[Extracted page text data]
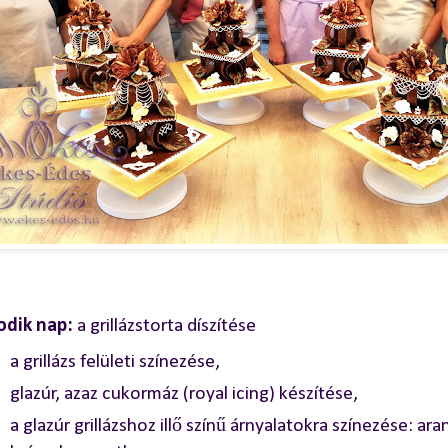
dik nap:
a grillázstorta díszítése
a grillázs felületi színezése,
glazúr, azaz cukormáz (royal icing) készítése,
a glazúr grillázshoz illő színű árnyalatokra színezése: ar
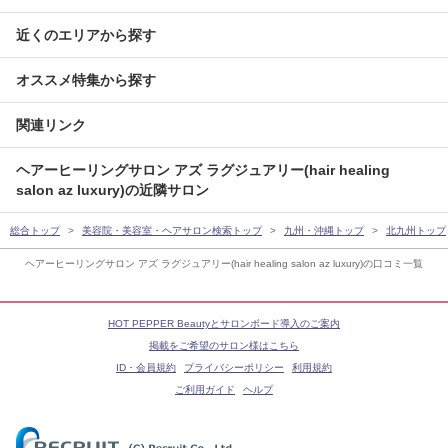
近くのエリアから探す
オススメ特集から探す
関連リンク
ヘアーヒーリングサロン アズ ラグジュアリー(hair healing
salon az luxury)の近隣サロン
総合トップ
美容院・美容室・ヘアサロン検索トップ
九州・沖縄トップ
北九州トップ
ヘアーヒーリングサロン アズ ラグジュアリー(hair healing salon az luxury)の口コミ一覧
HOT PEPPER Beautyとサロンボード導入のご案内
掲載をご希望のサロン様はこちら
ID・会員規約
プライバシーポリシー
利用規約
ご利用ガイド
ヘルプ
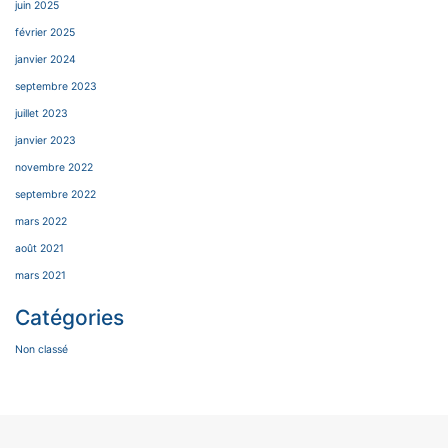
juin 2025
février 2025
janvier 2024
septembre 2023
juillet 2023
janvier 2023
novembre 2022
septembre 2022
mars 2022
août 2021
mars 2021
Catégories
Non classé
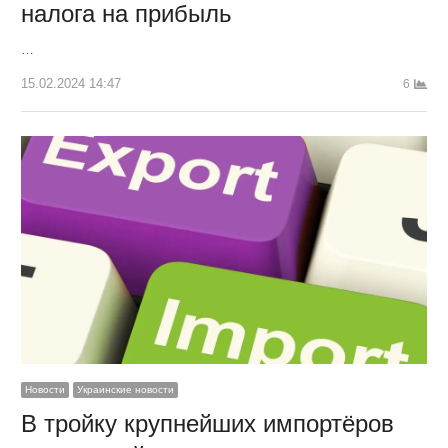
налога на прибыль
…
15.02.2024 14:47
6
Новости
Украинские новости
В тройку крупнейших импортёров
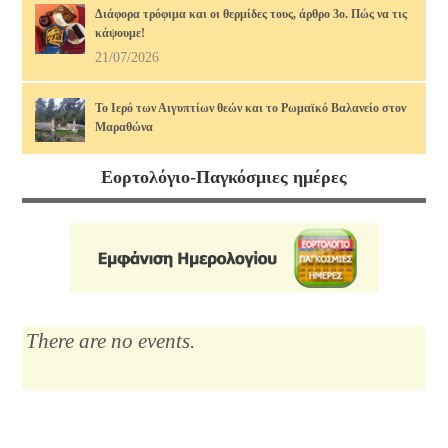
Διάφορα τρόφιμα και οι θερμίδες τους, άρθρο 3ο. Πώς να τις
κάψουμε!
21/07/2026
Το Ιερό των Αιγυπτίων θεών και το Ρωμαϊκό Βαλανείο στον
Μαραθώνα
17/07/2026
Εορτολόγιο-Παγκόσμιες ημέρες
Διάφορα τρόφιμα και οι θερμίδες τους, άρθρο 2ο. Πώς να τις
κάψουμε!
14/07/2026
Μαρία Κάλλας, η αιώνια: οι ωραιότερες άριες
12/07/2026
There are no events.
Το Λύκειο του Αριστοτέλη
10/07/2026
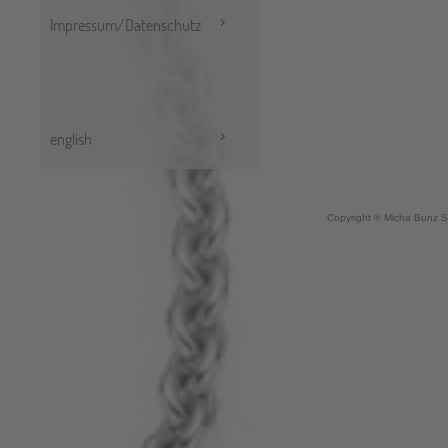
Impressum/Datenschutz
english
Copyright © Micha Bunz S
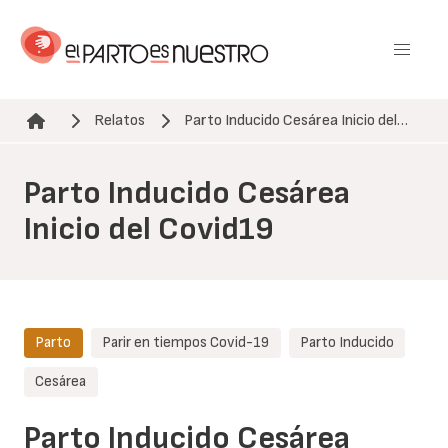
Pasar
al
contenido
principal
Relatos
Parto Inducido Cesárea Inicio del…
Ruta de navegación
Parto Inducido Cesárea
Inicio del Covid19
Parto
Parir en tiempos Covid-19
Parto Inducido
Cesárea
Parto Inducido Cesárea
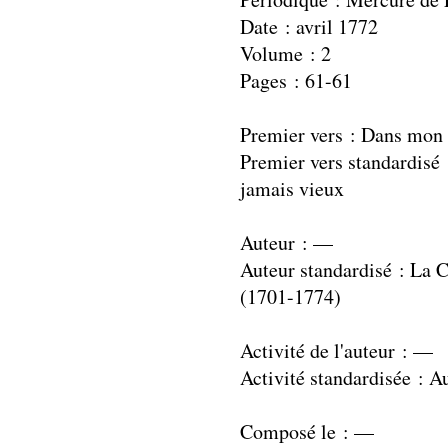
Date : avril 1772
Volume : 2
Pages : 61-61
Premier vers : Dans mon s
Premier vers standardisé 
jamais vieux
Auteur : —
Auteur standardisé : La 
(1701-1774)
Activité de l'auteur : —
Activité standardisée : A
Composé le : —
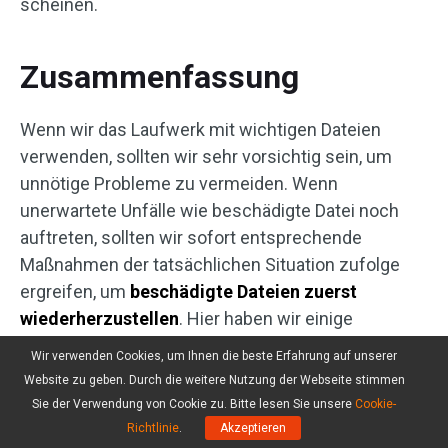
scheinen.
Zusammenfassung
Wenn wir das Laufwerk mit wichtigen Dateien
verwenden, sollten wir sehr vorsichtig sein, um
unnötige Probleme zu vermeiden. Wenn
unerwartete Unfälle wie beschädigte Datei noch
auftreten, sollten wir sofort entsprechende
Maßnahmen der tatsächlichen Situation zufolge
ergreifen, um
beschädigte Dateien zuerst
wiederherzustellen
. Hier haben wir einige
praktischen Lösungen zur Behandlung der
Wir verwenden Cookies, um Ihnen die beste Erfahrung auf unserer
beschädigten Dateien für die Benutzer geboten
Website zu geben. Durch die weitere Nutzung der Webseite stimmen
und die zu beachtenden Dinge zur Vorbeugung
Sie der Verwendung von Cookie zu. Bitte lesen Sie unsere
Cookie-
plötzlicher Unfällen zusammengefasst.
Richtlinie
.
Akzeptieren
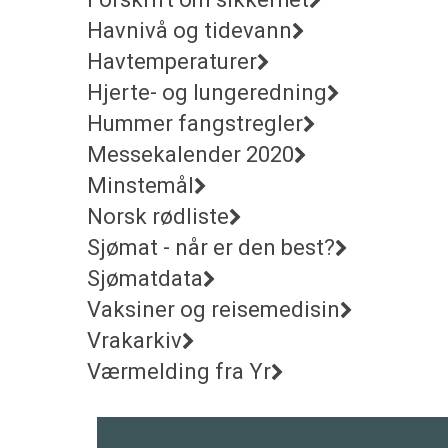
Havnivå og tidevann
Havtemperaturer
Hjerte- og lungeredning
Hummer fangstregler
Messekalender 2020
Minstemål
Norsk rødliste
Sjømat - når er den best?
Sjømatdata
Vaksiner og reisemedisin
Vrakarkiv
Værmelding fra Yr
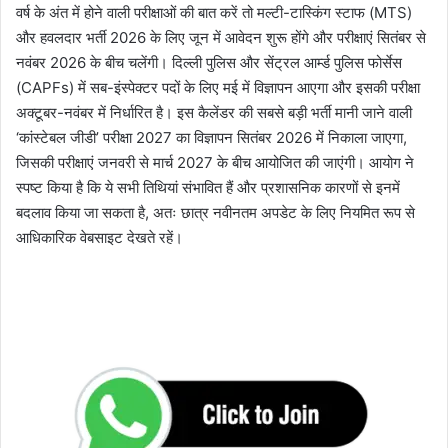
वर्ष के अंत में होने वाली परीक्षाओं की बात करें तो मल्टी-टास्किंग स्टाफ (MTS)
और हवलदार भर्ती 2026 के लिए जून में आवेदन शुरू होंगे और परीक्षाएं सितंबर से
नवंबर 2026 के बीच चलेंगी। दिल्ली पुलिस और सेंट्रल आर्म्ड पुलिस फोर्सेस
(CAPFs) में सब-इंस्पेक्टर पदों के लिए मई में विज्ञापन आएगा और इसकी परीक्षा
अक्टूबर-नवंबर में निर्धारित है। इस कैलेंडर की सबसे बड़ी भर्ती मानी जाने वाली
‘कांस्टेबल जीडी’ परीक्षा 2027 का विज्ञापन सितंबर 2026 में निकाला जाएगा,
जिसकी परीक्षाएं जनवरी से मार्च 2027 के बीच आयोजित की जाएंगी। आयोग ने
स्पष्ट किया है कि ये सभी तिथियां संभावित हैं और प्रशासनिक कारणों से इनमें
बदलाव किया जा सकता है, अतः छात्र नवीनतम अपडेट के लिए नियमित रूप से
आधिकारिक वेबसाइट देखते रहें।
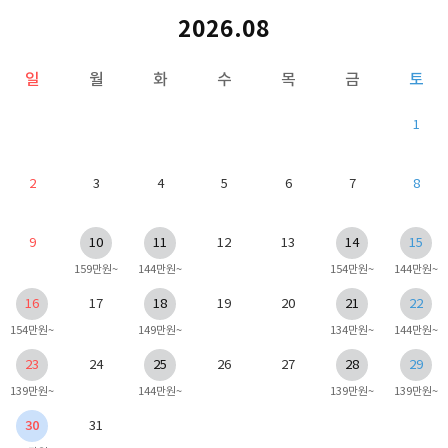
2026.08
일
월
화
수
목
금
토
1
2
3
4
5
6
7
8
9
10
11
12
13
14
15
159만원~
144만원~
154만원~
144만원~
16
17
18
19
20
21
22
154만원~
149만원~
134만원~
144만원~
23
24
25
26
27
28
29
139만원~
144만원~
139만원~
139만원~
30
31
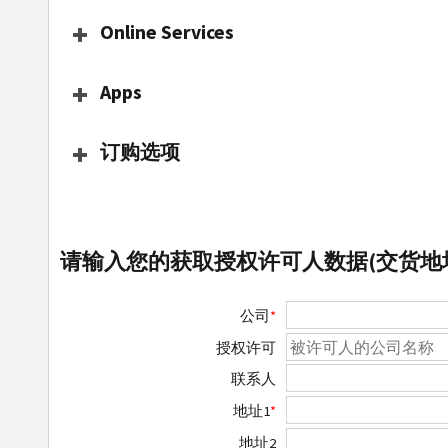
Online Services
Apps
订购选项
请输入您的获取授权许可人数据(交货地
公司
*
授权许可
联系人
地址1
*
地址2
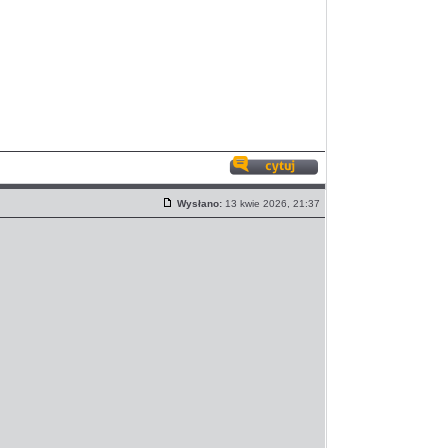
Odpowiedz
z
Wysłano:
13 kwie 2026, 21:37
cytatem
Post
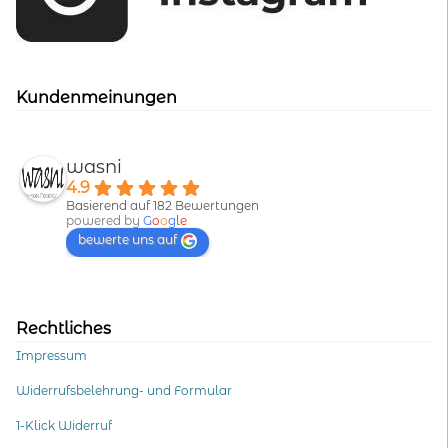
Kundenmeinungen
wasni
4.9
Basierend auf 182 Bewertungen
powered by
G
o
o
g
l
e
bewerte uns auf
Rechtliches
Impressum
Widerrufsbelehrung- und Formular
1-Klick Widerruf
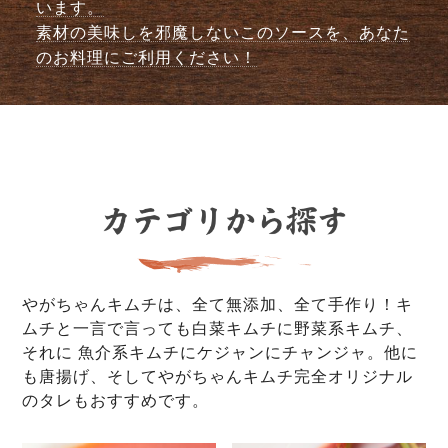
います。
素材の美味しを邪魔しないこのソースを、あなた
のお料理にご利用ください！
やがちゃんキムチは、全て無添加、全て手作り！キ
ムチと一言で言っても白菜キムチに野菜系キムチ、
それに 魚介系キムチにケジャンにチャンジャ。他に
も唐揚げ、そしてやがちゃんキムチ完全オリジナル
のタレもおすすめです。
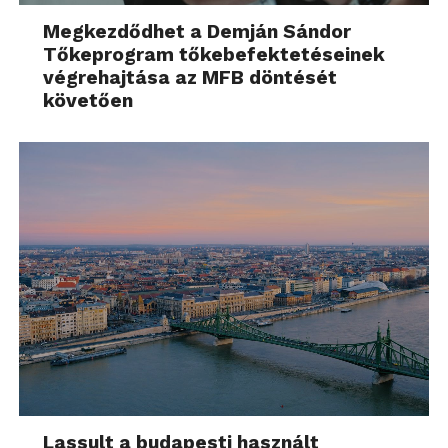
Megkezdődhet a Demján Sándor
Tőkeprogram tőkebefektetéseinek
végrehajtása az MFB döntését
követően
Lassult a budapesti használt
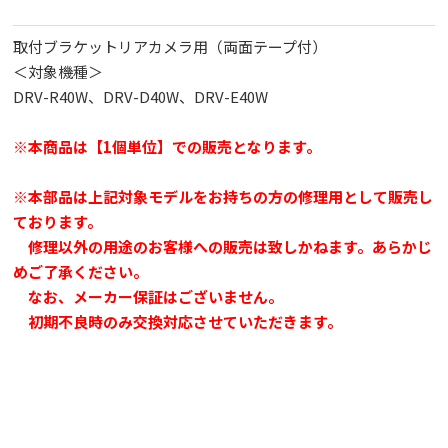
取付ブラケットリアカメラ用（両面テープ付）
＜対象機種＞
DRV-R40W、DRV-D40W、DRV-E40W
※本商品は【1個単位】での販売となります。
※本部品は上記対象モデルをお持ちの方の修理用として販売し
ております。
修理以外の用途のお客様への販売は致しかねます。あらかじ
めご了承ください。
なお、メーカー保証はございません。
初期不良時のみ交換対応させていただきます。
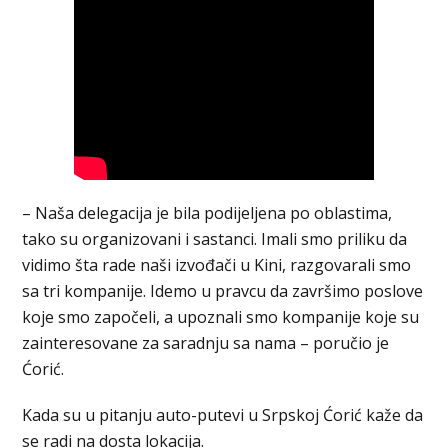
– Naša delegacija je bila podijeljena po oblastima,
tako su organizovani i sastanci. Imali smo priliku da
vidimo šta rade naši izvođači u Kini, razgovarali smo
sa tri kompanije. Idemo u pravcu da završimo poslove
koje smo započeli, a upoznali smo kompanije koje su
zainteresovane za saradnju sa nama – poručio je
Ćorić.
Kada su u pitanju auto-putevi u Srpskoj Ćorić kaže da
se radi na dosta lokacija.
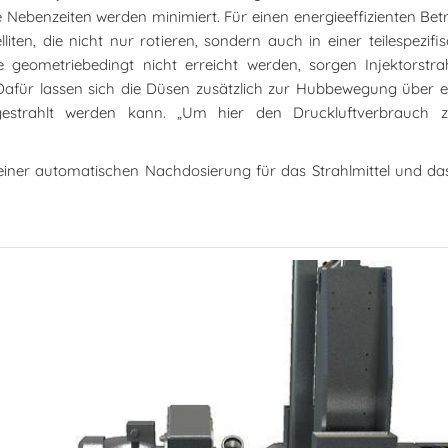
Nebenzeiten werden minimiert. Für einen energieeffizienten Betrie
iten, die nicht nur rotieren, sondern auch in einer teilespezif
ne geometriebedingt nicht erreicht werden, sorgen Injektorst
 Dafür lassen sich die Düsen zusätzlich zur Hubbewegung über 
gestrahlt werden kann. „Um hier den Druckluftverbrauch zu 
 einer automatischen Nachdosierung für das Strahlmittel und 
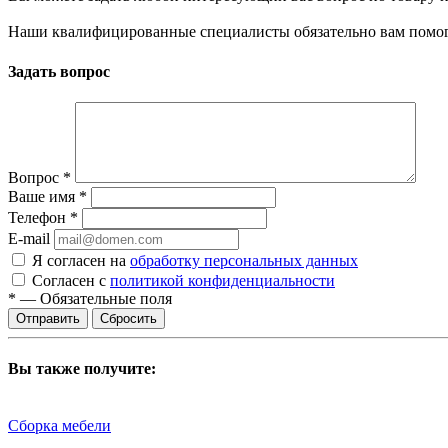
Наши квалифицированные специалисты обязательно вам помог
Задать вопрос
Вопрос
*
Ваше имя
*
Телефон
*
E-mail
Я согласен на
обработку персональных данных
Согласен с
политикой конфиденциальности
*
—
Обязательные поля
Сбросить
Вы также получите:
Сборка мебели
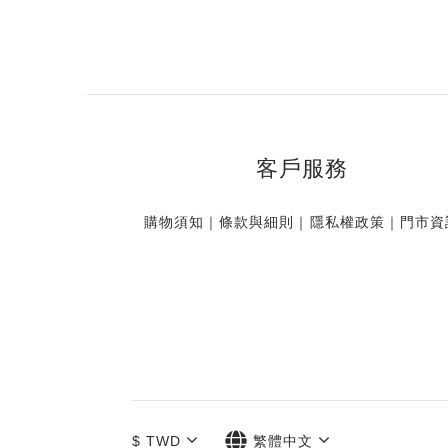
客戶服務
購物須知
｜
條款與細則
｜
隱私權政策
｜
門市資
$
TWD
繁體中文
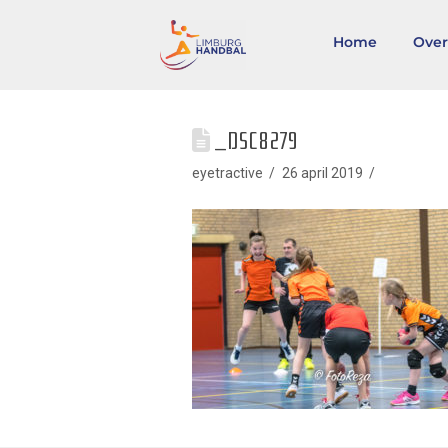
Home
Over
_DSC8279
eyetractive
26 april 2019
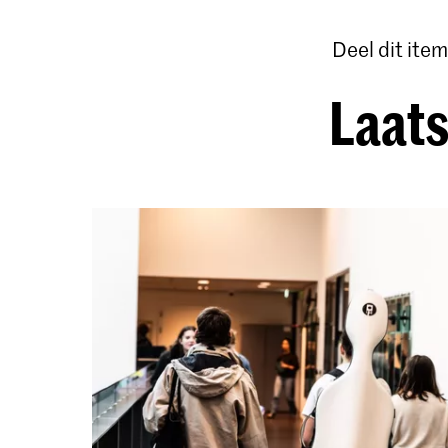
Deel dit item
Laats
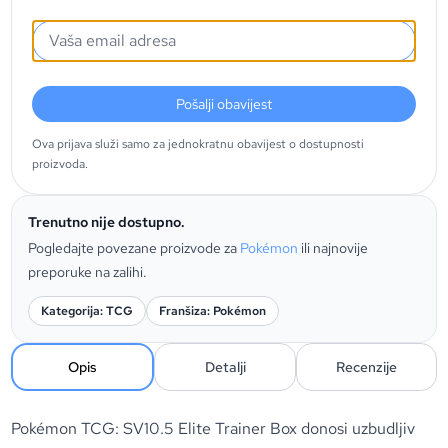
Pošalji obavijest
Ova prijava služi samo za jednokratnu obavijest o dostupnosti
proizvoda.
Trenutno nije dostupno.
Pogledajte povezane proizvode za
Pokémon
ili najnovije
preporuke na zalihi.
Kategorija: TCG
Franšiza: Pokémon
Opis
Detalji
Recenzije
Pokémon TCG: SV10.5 Elite Trainer Box donosi uzbudljiv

Exercise details: What is needed is an exact copy of every record above, minus the images.

Result:
dik nap:
a grillázstorta díszítése
a grillázs felületi színezése,
glazúr, azaz cukormáz (royal icing) készítése,
a glazúr grillázshoz illő színű árnyalatokra színezése: ar
近くのエリアから探す
オススメ特集から探す
関連リンク
ヘアーヒーリングサロン アズ ラグジュアリー(hair healing
salon az luxury)の近隣サロン
総合トップ
美容院・美容室・ヘアサロン検索トップ
九州・沖縄トップ
北九州トップ
ヘアーヒーリングサロン アズ ラグジュアリー(hair healing salon az luxury)の口コミ一覧
HOT PEPPER Beautyとサロンボード導入のご案内
掲載をご希望のサロン様はこちら
ID・会員規約
プライバシーポリシー
利用規約
ご利用ガイド
ヘルプ
juin 2025
février 2025
janvier 2024
septembre 2023
juillet 2023
janvier 2023
novembre 2022
septembre 2022
mars 2022
août 2021
mars 2021
Catégories
Non classé
налога на прибыль
…
15.02.2024 14:47
6
Новости
Украинские новости
В тройку крупнейших импортёров
Διάφορα τρόφιμα και οι θερμίδες τους, άρθρο 3ο. Πώς να τις
κάψουμε!
21/07/2026
Το Ιερό των Αιγυπτίων θεών και το Ρωμαϊκό Βαλανείο στον
Μαραθώνα
17/07/2026
Εορτολόγιο-Παγκόσμιες ημέρες
Διάφορα τρόφιμα και οι θερμίδες τους, άρθρο 2ο. Πώς να τις
κάψουμε!
14/07/2026
Μαρία Κάλλας, η αιώνια: οι ωραιότερες άριες
12/07/2026
There are no events.
Το Λύκειο του Αριστοτέλη
10/07/2026
Impressum/Datenschutz
english
Copyright © Micha Bunz S
Pasar
al
contenido
principal
Relatos
Parto Inducido Cesárea Inicio del…
Ruta de navegación
Parto Inducido Cesárea
Inicio del Covid19
Parto
Parir en tiempos Covid-19
Parto Inducido
Cesárea
Parto Inducido Cesárea
Date : avril 1772
Volume : 2
Pages : 61-61
Premier vers : Dans mon s
Premier vers standardisé 
jamais vieux
Auteur : —
Auteur standardisé : La 
(1701-1774)
Activité de l'auteur : —
Activité standardisée : A
Composé le : —
scheinen.
Zusammenfassung
Wenn wir das Laufwerk mit wichtigen Dateien
verwenden, sollten wir sehr vorsichtig sein, um
unnötige Probleme zu vermeiden. Wenn
unerwartete Unfälle wie beschädigte Datei noch
auftreten, sollten wir sofort entsprechende
Maßnahmen der tatsächlichen Situation zufolge
ergreifen, um
beschädigte Dateien zuerst
wiederherzustellen
. Hier haben wir einige
praktischen Lösungen zur Behandlung der
Wir verwenden Cookies, um Ihnen die beste Erfahrung auf unserer
beschädigten Dateien für die Benutzer geboten
Website zu geben. Durch die weitere Nutzung der Webseite stimmen
und die zu beachtenden Dinge zur Vorbeugung
Sie der Verwendung von Cookie zu. Bitte lesen Sie unsere
Cookie-
plötzlicher Unfällen zusammengefasst.
Richtlinie
.
Akzeptieren
Havnivå og tidevann
Havtemperaturer
Hjerte- og lungeredning
Hummer fangstregler
Messekalender 2020
Minstemål
Norsk rødliste
Sjømat - når er den best?
Sjømatdata
Vaksiner og reisemedisin
Vrakarkiv
Værmelding fra Yr
वर्ष के अंत में होने वाली परीक्षाओं की बात करें तो मल्टी-टास्किंग स्टाफ (MTS)
और हवलदार भर्ती 2026 के लिए जून में आवेदन शुरू होंगे और परीक्षाएं सितंबर से
नवंबर 2026 के बीच चलेंगी। दिल्ली पुलिस और सेंट्रल आर्म्ड पुलिस फोर्सेस
(CAPFs) में सब-इंस्पेक्टर पदों के लिए मई में विज्ञापन आएगा और इसकी परीक्षा
अक्टूबर-नवंबर में निर्धारित है। इस कैलेंडर की सबसे बड़ी भर्ती मानी जाने वाली
‘कांस्टेबल जीडी’ परीक्षा 2027 का विज्ञापन सितंबर 2026 में निकाला जाएगा,
जिसकी परीक्षाएं जनवरी से मार्च 2027 के बीच आयोजित की जाएंगी। आयोग ने
स्पष्ट किया है कि ये सभी तिथियां संभावित हैं और प्रशासनिक कारणों से इनमें
बदलाव किया जा सकता है, अतः छात्र नवीनतम अपडेट के लिए नियमित रूप से
आधिकारिक वेबसाइट देखते रहें।
2026.08
일
월
화
수
목
금
토
1
2
3
4
5
6
7
8
9
10
11
12
13
14
15
159만원~
144만원~
154만원~
144만원~
16
17
18
19
20
21
22
154만원~
149만원~
134만원~
144만원~
23
24
25
26
27
28
29
139만원~
144만원~
139만원~
139만원~
30
31
Online Services
Apps
订购选项
请输入您的获取授权许可人数据(交货地
公司
*
授权许可
联系人
地址1
*
地址2
Odpowiedz
z
Wysłano:
13 kwie 2026, 21:37
cytatem
Post
Kundenmeinungen
wasni
4.9
Basierend auf 182 Bewertungen
powered by
G
o
o
g
l
e
bewerte uns auf
Rechtliches
Impressum
Widerrufsbelehrung- und Formular
1-Klick Widerruf
います。
素材の美味しを邪魔しないこのソースを、あなた
のお料理にご利用ください！
やがちゃんキムチは、全て無添加、全て手作り！キ
ムチと一言で言っても白菜キムチに野菜系キムチ、
それに 魚介系キムチにケジャンにチャンジャ。他に
も唐揚げ、そしてやがちゃんキムチ完全オリジナル
のタレもおすすめです。
Megkezdődhet a Demján Sándor
Tőkeprogram tőkebefektetéseinek
végrehajtása az MFB döntését
követően
Lassult a budapesti használt
取付ブラケットリアカメラ用（両面テープ付）
＜対象機種＞
DRV-R40W、DRV-D40W、DRV-E40W
※本商品は【1個単位】での販売となります。
※本部品は上記対象モデルをお持ちの方の修理用として販売し
ております。
修理以外の用途のお客様への販売は致しかねます。あらかじ
めご了承ください。
なお、メーカー保証はございません。
初期不良時のみ交換対応させていただきます。
– Naša delegacija je bila podijeljena po oblastima,
tako su organizovani i sastanci. Imali smo priliku da
vidimo šta rade naši izvođači u Kini, razgovarali smo
sa tri kompanije. Idemo u pravcu da završimo poslove
koje smo započeli, a upoznali smo kompanije koje su
zainteresovane za saradnju sa nama – poručio je
Ćorić.
Kada su u pitanju auto-putevi u Srpskoj Ćorić kaže da
se radi na dosta lokacija.
Nebenzeiten werden minimiert. Für einen energieeffizienten Betrie
iten, die nicht nur rotieren, sondern auch in einer teilespezif
ne geometriebedingt nicht erreicht werden, sorgen Injektorst
 Dafür lassen sich die Düsen zusätzlich zur Hubbewegung über 
gestrahlt werden kann. „Um hier den Druckluftverbrauch zu 
 einer automatischen Nachdosierung für das Strahlmittel und 
Наши квалифицированные специалисты обязательно вам помог
Задать вопрос
Вопрос
*
Ваше имя
*
Телефон
*
E-mail
Я согласен на
обработку персональных данных
Согласен с
политикой конфиденциальности
*
—
Обязательные поля
Сбросить
Вы также получите:
Сборка мебели
客戶服務
購物須知
｜
條款與細則
｜
隱私權政策
｜
門市資
$
TWD
繁體中文
Home
Over
_DSC8279
eyetractive
26 april 2019
Deel dit item
Laats
Pošalji obavijest
Ova prijava služi samo za jednokratnu obavijest o dostupnosti
proizvoda.
Trenutno nije dostupno.
Pogledajte povezane proizvode za
Pokémon
ili najnovije
preporuke na zalihi.
Kategorija: TCG
Franšiza: Pokémon
Opis
Detalji
Recenzije
Pokémon TCG: SV10.5 Elite Trainer Box donosi uzbudljiv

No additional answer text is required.